1. Tell DFO a little bit more about yourself

I was very fortunate growing up to be supported by parents who wanted me to express myself creatively.

My Grandmother was an Artist so I always had a love for it and would spend as much time as I could in her studio watching her. It has had a big influence in where I am today & the style of work I currently do.

While in my final year at The Open Window School of Visual Communication I started working at Ogilvy & Mather.

This is where I learnt and grew a lot in a short while, but also quickly realized that the corporate world was not where I wanted my main focus and energy to be directed.

I took the leap to start my own little studio & go freelance. While the uncertainty at times can be scary it has been the most rewarding journey creatively. To also just trust in your craft enough and follow your instinct with creating for people and yourself.

2. From an art perspective: What are your biggest weaknesses?

They say an artist work is never done, and I think this is where my weakness comes in.

I have always been a perfectionist. It unfortunately trickles down in all the aspects of my life – and art isn’t always where one want it. It can make it very difficult to step away from a project or to feel as if a painting is done.

I have learnt that you will never be 100% happy with everything – as long as you feel you have given your best & the client at the end of the day is happy. We all need to learn to take a step back and look at our work through other people’s eyes, not our own critical eyes.

3. Be bold – tell us: "Where do you see yourself in five years?"


Happy with my craft. Happy with my success.

4. Out of thousands of artists in SA, why should people appreciate your art?

I am a vessel

There really is so much art around us, and I love that because art is subjective and you take from art what you need. I try to remain as authentic as possible, and I think it shows in my art as well.

You will quickly pick up if the artist is trying too hard – the artwork won’t flow. You need to give yourself over to the work, to the medium and let it guide you, become a vessel to your art.

5. Why do you want to be an Artist?

Art has so much power.

With all the different forms it transcends languages, religions, political views. It can bring people together and heal. To know that you could possibly create something that holds so much energy is truly remarkable.

So to me being an Artist means so much more than just what it says, it is also being able to affect peoples lives on a deeper level and actually leaving a mark behind.

6. What do you consider to be your biggest creative achievement??

This is a difficult one.

As one looks back there are different moments that stand out throughout your career. The most recent one is the work I’ve recently been doing with Cotton On AUS.

2018 has been Nelson Mandela’s centenary year celebrations & for that they commissioned a few digital T-Shirt designs. It was a lovely opportunity as it’s not my usual illustration style. That is the fun thing about art/design you get to play around and explore.

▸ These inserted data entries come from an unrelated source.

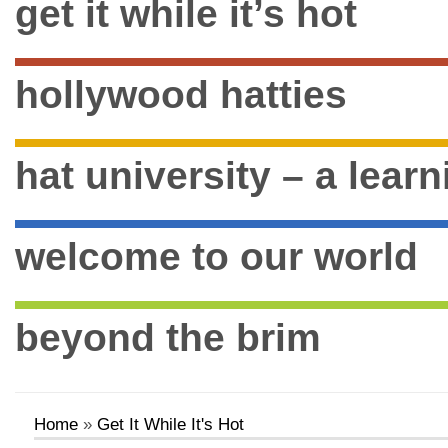
get it while it’s hot
hollywood hatties
hat university – a lear
welcome to our world
beyond the brim
Home
»
Get It While It's Hot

Other ones that come to mind are being at The Loerie Awards for Packaging Design during my final year studying, doing illustrations for a Childrens Book and being commissioned Watercolour Paintings for The Ranch Protea Hotel.

7. Tell us about the last time a client, family or friend questioned your art or creativity. Elaborate on what happened.

Funny enough my Father is usually my biggest critic.

He also has a very sharp eye for detail, but not often seeing things my way. It is good to hear other people’s opinions, especially when you are the only one staring at your work the whole day.

As someone in the creative industry I have learnt a long time ago that you can’t take it personally if someone doesn’t like something that you do, as taste differs. I usually take what is being said onboard – will have a look at the work through those eyes and see if adjustments need to be made.

Sometimes I am stubborn about a piece of work or design & won’t listen to anyone, other times that little change makes all the difference.

8. When working on art "describe your definition of done."


When you feel content stepping away from the piece you are working on.

9. Define your creative/drawing style?

Quick and easy.

I have many artist that inspire me with different styles, I just know their instagram handles, I know, I’m horrible, but hey, it’s 2018. Maruti Bitamin - Koyamori is my favourite artist, but I know nothing about this person.

10. When creating, what kind of work environment do you like best?

I create the best when I am in my own space, surrounded by my things. It’s where I almost get into a meditative space while creating and feel safe. The best work will come out of me then.

11. Define your creative/drawing style?

I mainly work in Watercolour.

I will also use Pencil & Inks, but there is something about Watercolour that gets me so excited. For someone like me who loves being in control it’s quite strange, because you need to give all your trust over to the medium.

I let the paint work for me, instead of working the paint. Just dropping pigment onto paper that has been lightly wet and watch it run is one of the most beautiful things to experience. I will then often go over with a more dry technique to create more detail into the painting.

12. What can we expect from you in the near future?

More digital work.

At the moment I am working on more digital work with Cotton On, so keep an eye out for that. I am also stocking up on some paintings as they have been put on the back burner. Planning to create some beautiful products from them – so excited.